I'm not too familiar with the details of the Romberg's test.  However, it seems that the difference between cancer patients and control patients was greater for backward and forward deviation than for left or right deviation.  Is this what we would expect if it were caused by a left-right asymmetry?  It would be nice to analyze women with left and right breast cancer separately to see if this correlated with left or right deviation.  Women with large breasts certainly have more asymmetry that those with small breasts. It would be nice to analyze the results by BMI, as this may be a correlate for breast size.  

 

Author Response

Dear Reviewer #2,

Thank you for reviewing our article titled ‘ Assessment of postural balance in women treated for breast cancer’ We deeply appreciate your opinion as well as constructive comments that contributed to more profound consideration of issues addressed in our publication. The comments in your review will guide us in our future work.
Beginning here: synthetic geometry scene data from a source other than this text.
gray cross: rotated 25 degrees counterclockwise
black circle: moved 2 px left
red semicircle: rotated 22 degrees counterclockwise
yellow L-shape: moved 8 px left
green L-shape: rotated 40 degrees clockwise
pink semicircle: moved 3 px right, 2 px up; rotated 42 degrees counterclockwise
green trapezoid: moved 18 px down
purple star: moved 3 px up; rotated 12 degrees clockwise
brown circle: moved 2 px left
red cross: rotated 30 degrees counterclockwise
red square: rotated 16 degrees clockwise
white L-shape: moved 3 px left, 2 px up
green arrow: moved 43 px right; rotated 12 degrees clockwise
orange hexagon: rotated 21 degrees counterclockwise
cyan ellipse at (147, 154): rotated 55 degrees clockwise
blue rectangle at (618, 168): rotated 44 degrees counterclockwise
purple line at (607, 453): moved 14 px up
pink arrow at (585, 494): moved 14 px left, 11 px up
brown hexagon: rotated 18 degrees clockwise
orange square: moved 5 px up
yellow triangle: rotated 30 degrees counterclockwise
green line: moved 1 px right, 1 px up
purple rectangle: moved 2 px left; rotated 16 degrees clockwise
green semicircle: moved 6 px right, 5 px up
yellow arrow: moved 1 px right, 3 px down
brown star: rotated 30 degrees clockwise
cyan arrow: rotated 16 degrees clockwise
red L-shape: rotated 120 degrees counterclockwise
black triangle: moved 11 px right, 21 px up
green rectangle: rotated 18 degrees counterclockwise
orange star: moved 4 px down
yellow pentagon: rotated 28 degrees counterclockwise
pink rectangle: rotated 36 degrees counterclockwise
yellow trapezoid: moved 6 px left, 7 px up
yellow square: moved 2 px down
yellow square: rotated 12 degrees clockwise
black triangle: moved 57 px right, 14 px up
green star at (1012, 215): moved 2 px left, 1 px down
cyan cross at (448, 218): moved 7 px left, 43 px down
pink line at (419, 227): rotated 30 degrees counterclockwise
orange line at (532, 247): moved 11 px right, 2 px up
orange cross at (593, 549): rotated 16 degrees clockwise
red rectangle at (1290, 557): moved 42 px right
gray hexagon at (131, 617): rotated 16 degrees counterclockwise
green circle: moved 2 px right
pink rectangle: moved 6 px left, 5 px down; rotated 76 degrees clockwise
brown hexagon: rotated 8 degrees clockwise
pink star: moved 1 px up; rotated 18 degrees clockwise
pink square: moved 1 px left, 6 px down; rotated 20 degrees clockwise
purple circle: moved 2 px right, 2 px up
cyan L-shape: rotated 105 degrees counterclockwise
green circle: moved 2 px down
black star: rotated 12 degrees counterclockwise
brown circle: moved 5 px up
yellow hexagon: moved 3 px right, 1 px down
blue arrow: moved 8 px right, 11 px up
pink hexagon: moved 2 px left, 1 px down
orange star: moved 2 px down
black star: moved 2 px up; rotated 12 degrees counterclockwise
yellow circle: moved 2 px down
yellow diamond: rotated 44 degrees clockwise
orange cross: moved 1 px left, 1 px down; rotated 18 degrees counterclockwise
            In response to those commentaries we clarified the results section.

We fully agree with the reviewer’s opinion that poor results of patients who underwent mastectomy may have been influenced not only by the breast removal procedure itself, but also by chemotherapeutic toxicities, lack of physical exercise or the effects of radiation therapy.

Although the idea of comparing balance parameters in women after mastectomy who either did or did not undergo simultaneous breast reconstruction makes complete sense, it would require us to conduct additional research at this point. Some studies have shown that the procedure of breast amputation coupled with wearing an external breast prosthesis is associated with better posture parameters, which has been emphasized in the discussion section of our article.

The majority of our experimental group (75 patients) underwent ALND procedure, while SLNB was performed only on 15 patients. However, it is fair to say that the analysis of balance parameters in relation to the type of surgical intervention in the axillary fossa might result in some interesting observations. We are currently working on publishing another study, in which we examine the correlation between posture parameters in women after mastectomy and the type of surgical procedure performed in the axillary fossa. This analysis has shown that patients who undergo SLNB have better outcomes of balance tests.

            Following your suggestion, we have conducted a multivariate analysis of body balance parameters in relation to BMI and operated side. Detailed analysis of results has shown no significant differences between experimental groups in terms of maximum sways to the left and right in tests performed both with opened and closed eyes. It means that, regardless of BMI, patients from the MAS experimental group achieved similar results in terms of maximum sways to the left and right.

 

Thanks to the comments received, we were able to refine the publication in terms of the content as well as the language. All errors mentioned in the review were corrected in the final version of the publication.

                                                                                                          Kind regards,

                                                                                                          the Authors

 

 

Round 2

Reviewer 2 Report

I still have a little trouble understanding the significance of the article, but I think the authors have done a good job fixing up everything that it is possible for them to do.